We believe food should be cooked not processed, so we have kitchens not factories, full of talented people not robots. It takes dozens of teams working day and night in harmony to create a COOK meal. From pudding chefs to vegetable prep, pastry making to washing up, it’s a remarkable team effort.
We check in all our ingredients with the same diligence as a sergeant major inspecting his troops on the parade ground. No ingredient enters the Kitchen unless we’re 100% happy and, as our suppliers will tell you, we are very, very fussy.
Under the watchful eye of Big Rob, the Prep Team prepares all the ingredients for the chefs. Vegetables are topped and tailed, peeled and sliced. Meat is trimmed and diced. In the Spice Room, herbs and spices are mixed for marinades. It’s where we roll our meatballs by hand - more than 4,000 in one go. And it’s where we marinate our meat for anything up to 24 hours, to ensure it’s tender and flavoursome.
While every COOK dish is most definitely a team effort, it’s the chef who takes the glory and gets their name on the label. To cook many of our dishes we use big, steam-heated saucepans called bratt pans. In these pans, our chefs brown onions; make sauces and reductions; and slow-cook our casseroles for anything up to six hours. They need to season and taste every dish to make sure the flavour is just right.
Finishing is where the final dish gets put together in the tray. Most food companies would use machinery to do this – for example, to squirt out just the right amount of sauce. But we believe people can do a more thorough and detailed job, with real care that makes a difference to the look and taste of the meal you serve at home. Assembling a dish can be very simple – ladling the right amount of Chilli con Carne into a tray – or involve as many as eight different processes. Laborious, but worth it.
Our team of pastry chefs is led by Debbie. Her and her team have decades of experience of working with pastry and they prepare all of our shortcrust by hand, along with our sponge mixes, crumbles and quiche bases.
There is no point in having great tasting food if it is not packed and labelled correctly. Miles heads up the Packing and Labelling team to make sure this all happens smoothly.
Not long after Edward and Dale started COOK, they discovered some phenomenal frozen puddings in a farm shop in Redhill. Ed tracked down their creator: a local lady called Liz Dove, who was making them in the garage of her suburban home. She agreed to supply our little shops in Farnham and Tunbridge Wells and was soon making her puds exclusively for COOK. In 2003, she moved to a farm in Somerset, setting up her puddings kitchen in a converted cow shed.We opened the purpose- built COOK Puddings in 2015 in the nearby village of Ilton. It’s like Willy Wonka’s chocolate factory, but without Oompa Loompas (we’re working on it...)

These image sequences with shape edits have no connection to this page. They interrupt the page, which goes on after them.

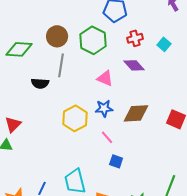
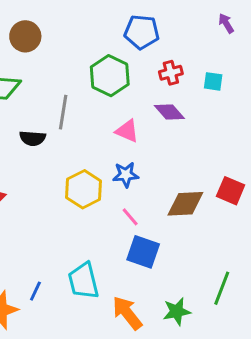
brown circle: (57, 36) -> (25, 36), moved
cyan square: (164, 44) -> (213, 81), turned -32
brown diamond: (136, 113) -> (185, 204), moved
blue square: (116, 161) -> (143, 252), size x1.6

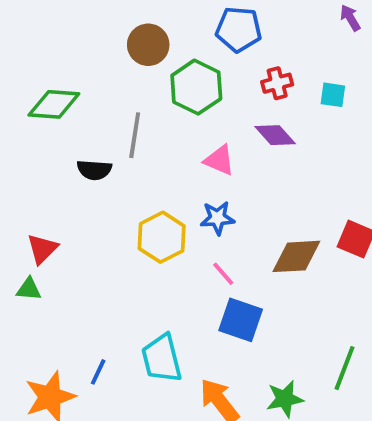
brown circle: (25, 36) -> (148, 45), moved

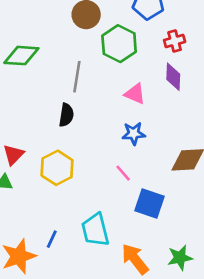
purple diamond: (275, 135) -> (173, 77), turned 44
black semicircle: (94, 170) -> (66, 115), moved, turned -85
yellow hexagon: (162, 237) -> (57, 168), moved
pink line: (223, 274) -> (123, 173), moved

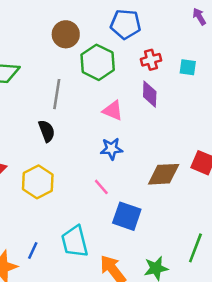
black semicircle: (66, 115) -> (47, 131), turned -30

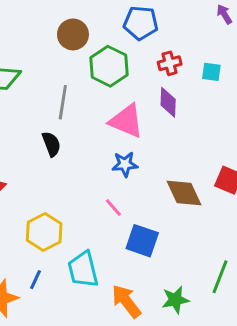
pink triangle: (113, 111) -> (126, 121), size x1.5
brown diamond: (164, 174) -> (184, 193), turned 68
yellow hexagon: (38, 182) -> (44, 232), moved

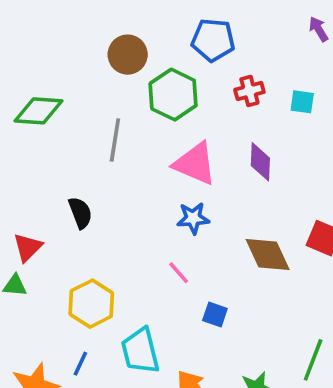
purple diamond: (168, 102) -> (260, 162), moved
black semicircle: (51, 144) -> (80, 213), moved
blue square: (142, 241) -> (215, 315), size x0.6

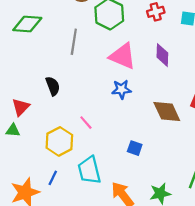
pink line: (179, 273) -> (86, 123), moved

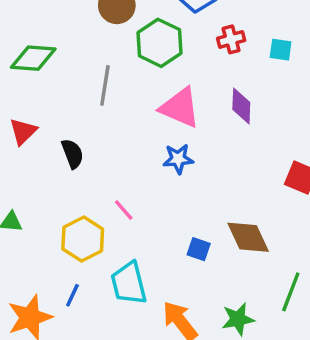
red triangle: (21, 107) -> (23, 132), moved
brown diamond: (167, 112) -> (248, 237), moved

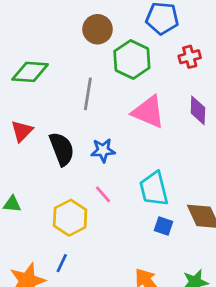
black semicircle: (72, 154) -> (62, 149), size x1.4
blue star: (178, 159) -> (103, 150), moved
cyan trapezoid: (129, 283) -> (154, 189), moved

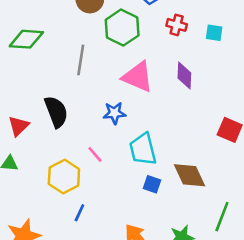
red cross: (190, 57) -> (177, 25), turned 30
red triangle: (22, 131) -> (19, 126), moved
blue star: (103, 150) -> (114, 113), moved
blue line: (62, 263) -> (79, 213), moved

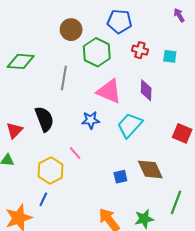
cyan trapezoid: (143, 149) -> (130, 125), moved, turned 56
blue square: (152, 184) -> (120, 177), turned -32
blue line: (79, 213) -> (43, 199), moved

Keeping food waste to a minimum not only makes good business sense, but it’s the right thing to do. Unfortunately, no matter how careful we are at our kitchens, there are inevitably some leftovers. Here’s what we’re doing about it.
The Waste Hierarchy
This inverted triangle ranks waste management options according to what would be best for the environment.We see it as a good place to start when working out hot to tackle our food waste.
The big advantage of frozen food is it is less likely to be wasted by going off. Our products have use-by dates as long as nine months and so are less likely to be thrown away at home.
We are constantly seeking ways to prevent food waste at our kitchens. We are trying to better measure and then reduce the amount of food wasted in our Kitchens and our logistics centre. Our current goal is that less than 1% of all the food we handled ends up as edible food waste.
By March 2019, we had cut avoidable food waste at the COOK Kitchen by 10% vs the year before. We are now targeting 25% food waste reduction by March 2020 and are working on developing more ways to redistribute surplus food and ingredients.
Cooking by hand means we are often left with ingredients and excess meals at our kitchen that could be used for other purposes. In 2012 we started sending these to a local charity, Caring Hands. We continue to do so where possible, these days sharing more excess meals. We have identified developing systems and partnerships that would allow more of our left over ingredients to be used rather than wasted as a key area for improvement. Also, on the rare occasion that the meals our chefs cook in our kitchen don’t hit our high standards we will sell these at a discounted rate in our stores as chef’s mistakes.
Recycling & Recovering
We currently have a system in place called the Rothenberg that captures and stores food waste from our kitchens. This food waste is then collected to be used in a process call anaerobic digestion, this creates a nutrient rich bio-fertilizer for farming and renewable energy that is exported to the National Grid.